You are here

optimizing the set up to reduce mosfet heating

3 posts / 0 new
Last post
tromes
Offline
Last seen: 3 months 2 weeks ago
VESC Free
Joined: 2020-06-10 05:43
Posts: 5
optimizing the set up to reduce mosfet heating

I am using a Trampa Vesc 6.4  for an efoil with a 12S battery. The vesc is rated 80Amp continuous and the motor detection wizard gave me 100 amp, so that vesc 6.4 seems to match pretty well the set up.

The motor is supposed to be rated at 150A/50V so about 7.5kW, but I am happy to use it at a max of 4kW.

I have program the Vesc with the motor wizard detection as FOC using a PWM signal in current no reverse mode. 

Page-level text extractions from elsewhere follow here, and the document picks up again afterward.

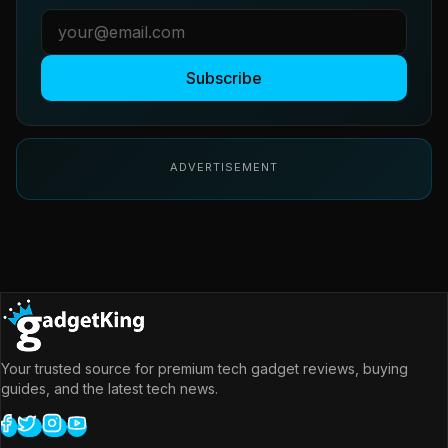
Subscribe
ADVERTISEMENT
Your trusted source for premium tech gadget reviews, buying
guides, and the latest tech news.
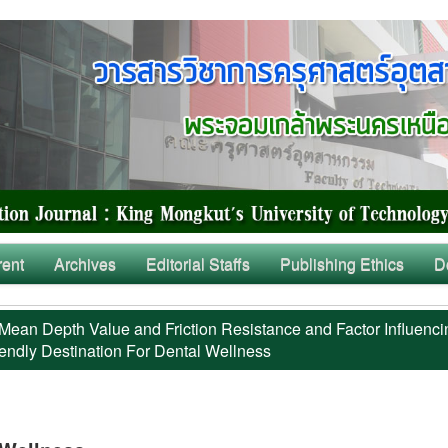
rent
Archives
Editorial Staffs
Publishing Ethics
D
Mean Depth Value and Friction Resistance and Factor Influenci
iendly Destination For Dental Wellness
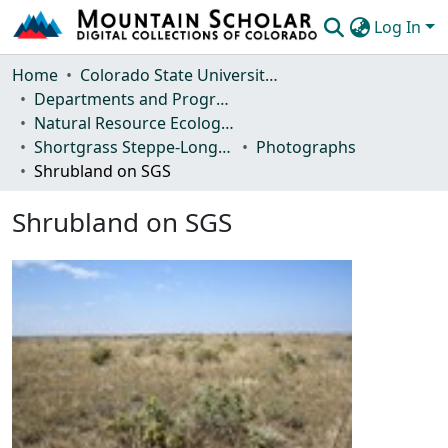
Log In
Communities & Collections
Home
Colorado State University, Fort Collins
Departments and Programs
Browse Mountain Scholar
Natural Resource Ecology Laboratory (NREL)
Shortgrass Steppe-Long Term Ecological Research (SGS-LTER)
Photographs
Statistics
Shrubland on SGS
Shrubland on SGS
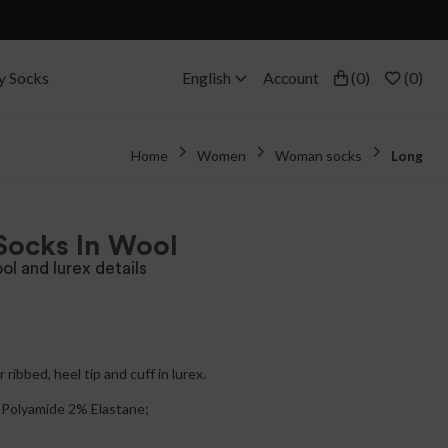
y Socks
English
Account
(
0
)
(
0
)
Home
Women
Woman socks
Long
Socks In Wool
ol and lurex details
 ribbed, heel tip and cuff in lurex.
Polyamide 2% Elastane;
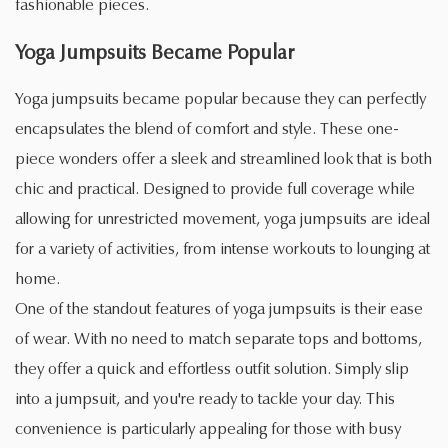
fashionable pieces.
Yoga Jumpsuits Became Popular
Yoga jumpsuits became popular because they can perfectly
encapsulates the blend of comfort and style. These one-
piece wonders offer a sleek and streamlined look that is both
chic and practical. Designed to provide full coverage while
allowing for unrestricted movement, yoga jumpsuits are ideal
for a variety of activities, from intense workouts to lounging at
home.
One of the standout features of yoga jumpsuits is their ease
of wear. With no need to match separate tops and bottoms,
they offer a quick and effortless outfit solution. Simply slip
into a jumpsuit, and you're ready to tackle your day. This
convenience is particularly appealing for those with busy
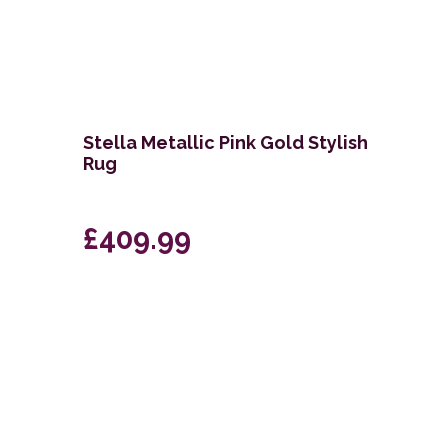
i
Stella Metallic Pink Gold Stylish
Rug
£409.99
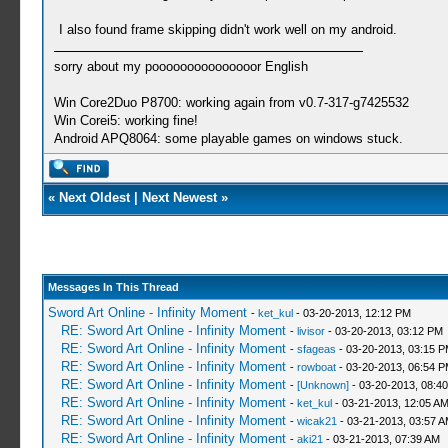
I also found frame skipping didn't work well on my android.
sorry about my pooooooooooooooor English
Win Core2Duo P8700: working again from v0.7-317-g7425532
Win Corei5: working fine!
Android APQ8064: some playable games on windows stuck.
«
Next Oldest
|
Next Newest
»
Messages In This Thread
Sword Art Online - Infinity Moment
-
ket_kul
- 03-20-2013, 12:12 PM
RE: Sword Art Online - Infinity Moment
-
livisor
- 03-20-2013, 03:12 PM
RE: Sword Art Online - Infinity Moment
-
sfageas
- 03-20-2013, 03:15 
RE: Sword Art Online - Infinity Moment
-
rowboat
- 03-20-2013, 06:54 
RE: Sword Art Online - Infinity Moment
-
[Unknown]
- 03-20-2013, 08:4
RE: Sword Art Online - Infinity Moment
-
ket_kul
- 03-21-2013, 12:05 A
RE: Sword Art Online - Infinity Moment
-
wicak21
- 03-21-2013, 03:57 
RE: Sword Art Online - Infinity Moment
-
aki21
- 03-21-2013, 07:39 AM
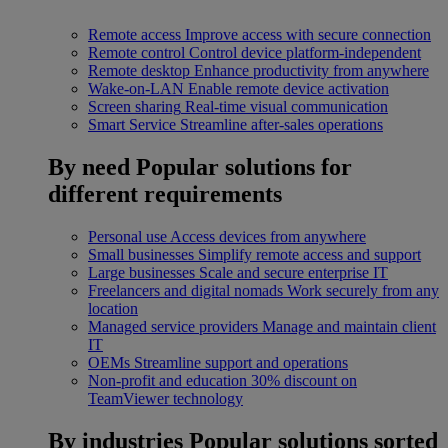
Remote access
Improve access with secure connection
Remote control
Control device platform-independent
Remote desktop
Enhance productivity from anywhere
Wake-on-LAN
Enable remote device activation
Screen sharing
Real-time visual communication
Smart Service
Streamline after-sales operations
By need
Popular solutions for
different requirements
Personal use
Access devices from anywhere
Small businesses
Simplify remote access and support
Large businesses
Scale and secure enterprise IT
Freelancers and digital nomads
Work securely from any
location
Managed service providers
Manage and maintain client
IT
OEMs
Streamline support and operations
Non-profit and education
30% discount on
TeamViewer technology
By industries
Popular solutions sorted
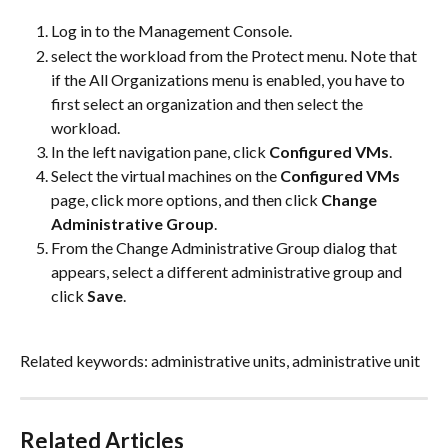
Log in to the Management Console.
select the workload from the Protect menu. Note that 
if the All Organizations menu is enabled, you have to 
first select an organization and then select the 
workload.
In the left navigation pane, click 
Configured VMs
.
Select the virtual machines on the 
Configured VMs
page, click more options, and then click 
Change 
Administrative Group
.
From the Change Administrative Group dialog that 
appears, select a different administrative group and 
click 
Save
.
Related keywords: administrative units, administrative unit
Related Articles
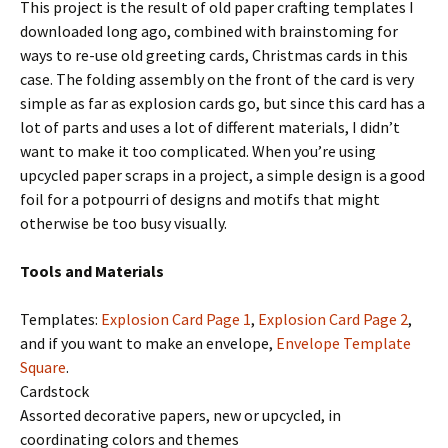
This project is the result of old paper crafting templates I
downloaded long ago, combined with brainstoming for
ways to re-use old greeting cards, Christmas cards in this
case. The folding assembly on the front of the card is very
simple as far as explosion cards go, but since this card has a
lot of parts and uses a lot of different materials, I didn’t
want to make it too complicated. When you’re using
upcycled paper scraps in a project, a simple design is a good
foil for a potpourri of designs and motifs that might
otherwise be too busy visually.
Tools and Materials
Templates:
Explosion Card Page 1
,
Explosion Card Page 2
,
and if you want to make an envelope,
Envelope Template
Square
.
Cardstock
Assorted decorative papers, new or upcycled, in
coordinating colors and themes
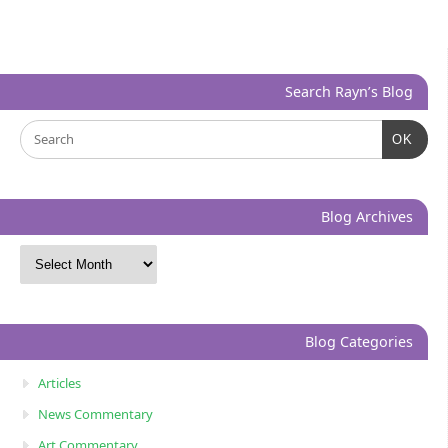
Search Rayn’s Blog
OK
Blog Archives
Blog Categories
Articles
News Commentary
Art Commentary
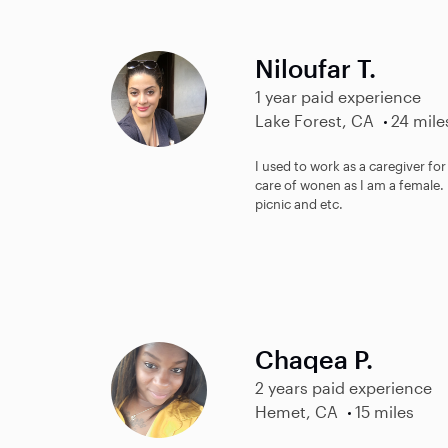
Niloufar T.
1 year paid experience
Lake Forest, CA
24 mile
I used to work as a caregiver for
care of wonen as I am a female.
picnic and etc.
Chaqea P.
2 years paid experience
Hemet, CA
15 miles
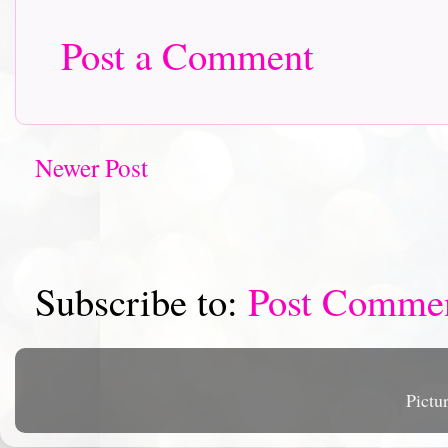
Post a Comment
Newer Post
Subscribe to:
Post Comme
Pictu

The issue I have is that the motor current is so much higher than teh battery one, like I am getting 100amp output with 40 amp input so the max power I can draw is about 2kW, and the Mosfet heats pretty quickly. (see below logging). The Trampa Vesc works very well as it reduces by itself the power to avoid overheating, but I was wondering if  there is a set up that would reduce the motor current for the same power (I guess increasing the motor voltage) in order to potentially get more power out of the motor as well as generating less heat on the mosfet as even at 1kW with no specific cooling outside the factory heatsink, I quickly reach the max temperature .   

https://vesc-project.com/sites/default/files/imce/u20439/test-motor.JPG

velolac
Offline
Last seen: 4 days 23 hours ago
VESC FreeVESC Original
Joined: 2019-11-03 09:57
Posts: 41

Hi,

VESC amper rating is referring to the motor amperage afaik. Brushless controllers are basically a sophisticated DC-DC converters that make the output current very much like an AC curernt. So the 2 currents rarely match, its completely normal.

Power input*efficiency=power output. High battery voltage requires low batt amperage to achieve high current at the motor at slow speeds. At high speeds and high motor current the battery current will be high too. So if you would like to utilize vesc better you may need a gearing to increase motor speed for the same vehicle speed. Or smaller prop.

TechAUmNu
Offline
Last seen: 3 months 1 week ago
Joined: 2017-09-22 01:27
Posts: 575

You are mechanically limited here, not electrically. Use gearing or smaller / lower pitch prop.